Yes indeed, we have to distinguish what signs/messages/dreams/inspiration/thoughts/spirits are from God and wich are not. And not get confused by it.


----------



## ShadowOnTheWall (Dec 24, 2010)

In all probability, it will likely not be in our lifetime. Every group of Christians, even the original apostles have acted as though the return of Jesus was very close, and Jesus didn't come back. Every group has been able to find or make signs.

Live your life vigilant for his return, but also accept he probably won't come back in your lifetime and prepare your life on earth, as well as being ready to do his will on earth.

And if anyone claims to know when its going to happen, they are blaspheming and ignoring Jesus.


----------



## Royals (Jul 20, 2012)

ShadowOnTheWall said:


> In all probability, it will likely not be in our lifetime. Every group of Christians, even the original apostles have acted as though the return of Jesus was very close, and Jesus didn't come back. Every group has been able to find or make signs.
> 
> Life your vigilant for his return, but also accept he probably won't come back in your lifetime and prepare your life on earth, as well as being ready to do his will on earth.
> 
> And if anyone claims to know when its going to happen, they are blaspheming and ignoring Jesus.

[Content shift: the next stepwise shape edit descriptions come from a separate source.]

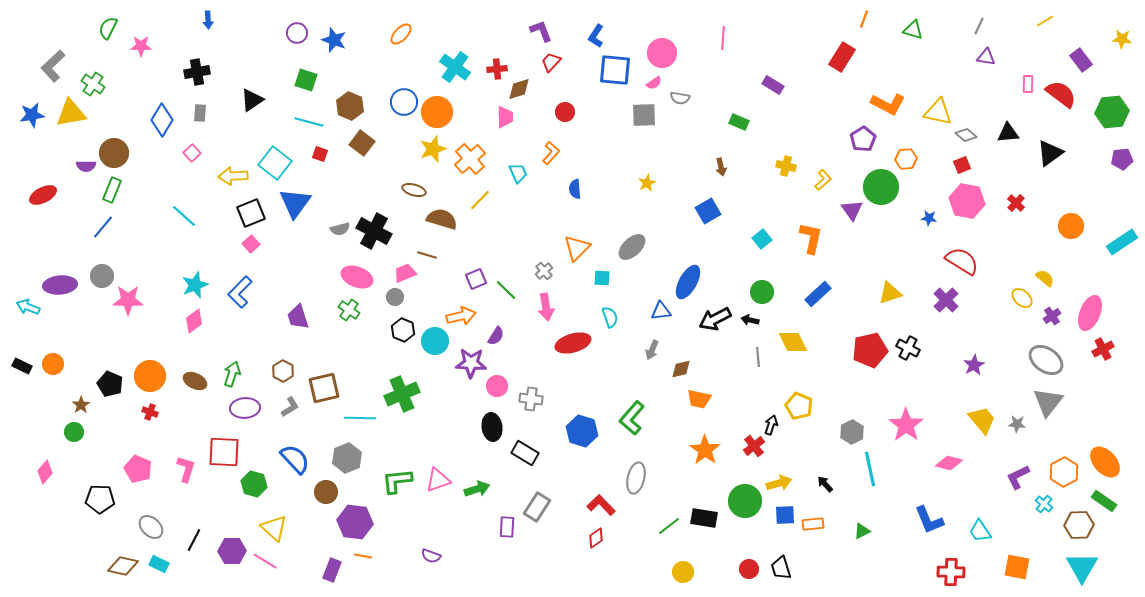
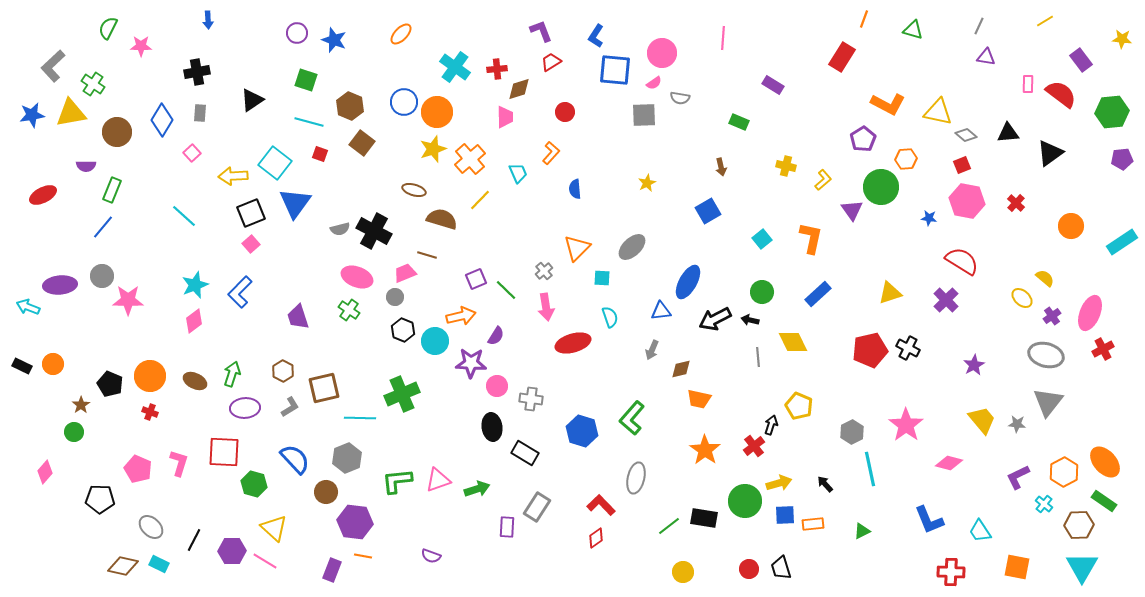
red trapezoid at (551, 62): rotated 15 degrees clockwise
brown circle at (114, 153): moved 3 px right, 21 px up
gray ellipse at (1046, 360): moved 5 px up; rotated 20 degrees counterclockwise
pink L-shape at (186, 469): moved 7 px left, 6 px up
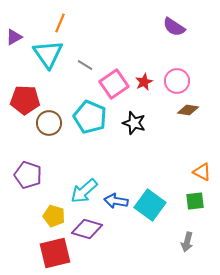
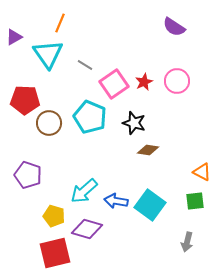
brown diamond: moved 40 px left, 40 px down
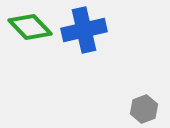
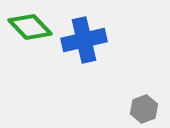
blue cross: moved 10 px down
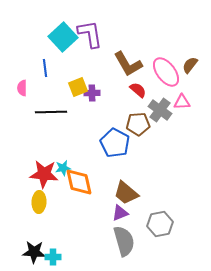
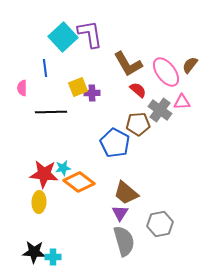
orange diamond: rotated 40 degrees counterclockwise
purple triangle: rotated 36 degrees counterclockwise
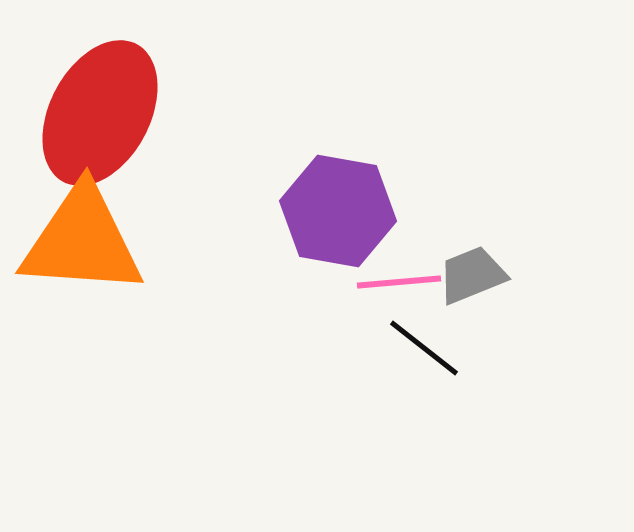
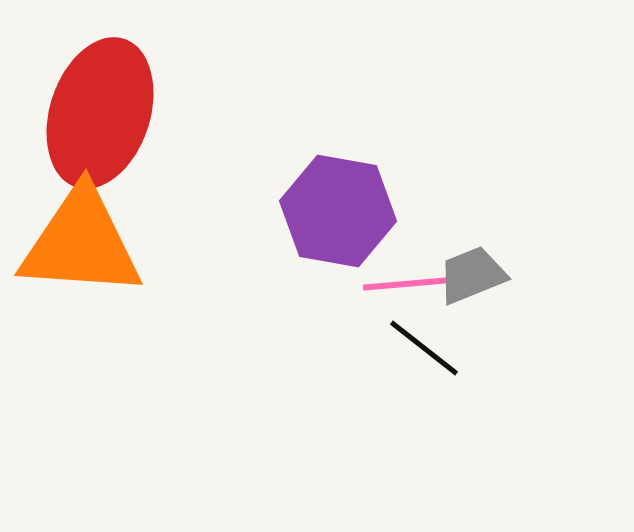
red ellipse: rotated 10 degrees counterclockwise
orange triangle: moved 1 px left, 2 px down
pink line: moved 6 px right, 2 px down
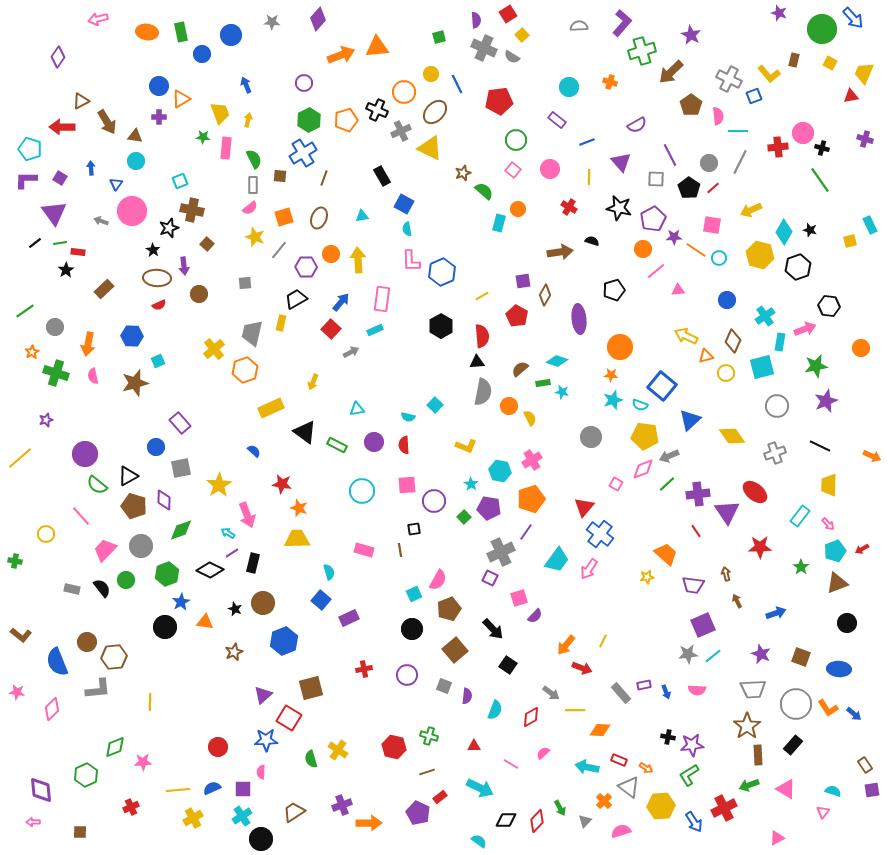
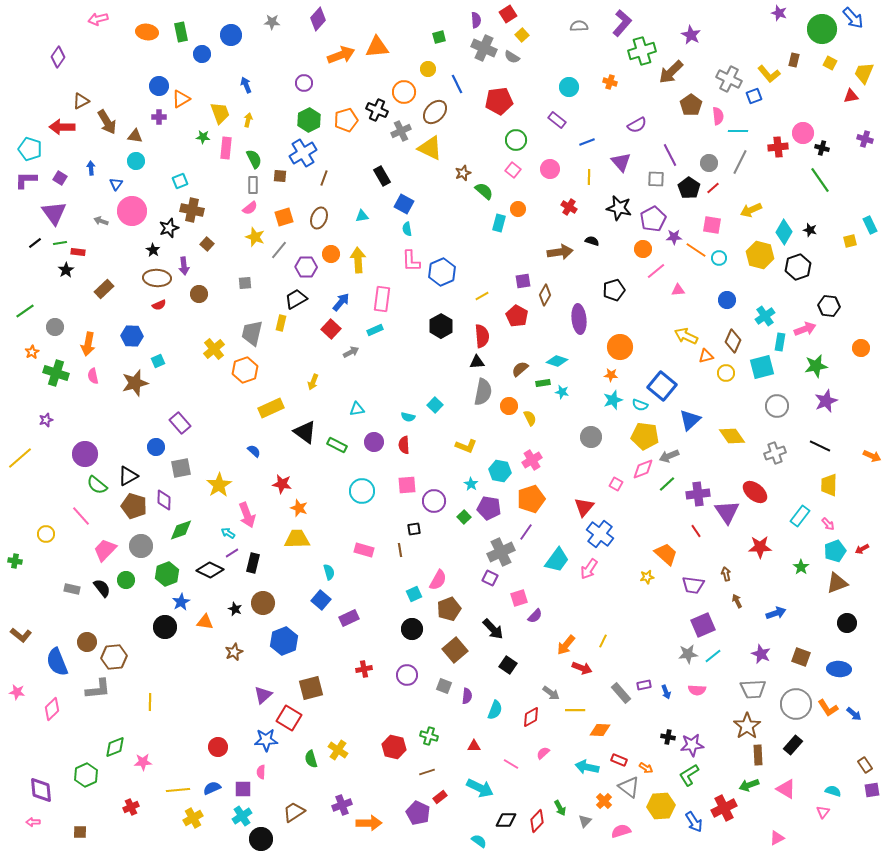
yellow circle at (431, 74): moved 3 px left, 5 px up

I think the new developments in the Middle East are worrying. Two rockets hit Tel Aviv and even Jerusalem. A possible new ground war in Gaza. Egypt cutting ties with Israel and siding with Palestine in a war. Syria and Iran backing Palestine. Isiah 17 and Luke 19:43 also talk about this. Enemies at the gates of Israel and invading the city. This can start a new world war. Very tensed and exciting stuff is coming...


----------



## sporteous (Mar 26, 2012)

Instead of people being concerned when jesus is coming back, they should act like him. There are far too many people who are c*nts and believe jesus will save them, i don't think he's coming back but people can achieve a similar conscious state like him, like buddha, like all the other enlightened people and stop worrying about whether a man will come back and save them. It seems like people use it as a thing to stop improving themselves, stop acting in a altruistic type of way. And use it as an excuse to be an a*shole in this moment and know that they can repent and be taken to heaven. I really don't like those people.


----------



## Royals (Jul 20, 2012)

sporteous said:


> Instead of people being concerned when jesus is coming back, they should act like him. There are far too many people who are c*nts and believe jesus will save them, i don't think he's coming back but people can achieve a similar conscious state like him, like buddha, like all the other enlightened people and stop worrying about whether a man will come back and save them. It seems like people use it as a thing to stop improving themselves, stop acting in a altruistic type of way. And use it as an excuse to be an a*shole in this moment and know that they can repent and be taken to heaven. I really don't like those people.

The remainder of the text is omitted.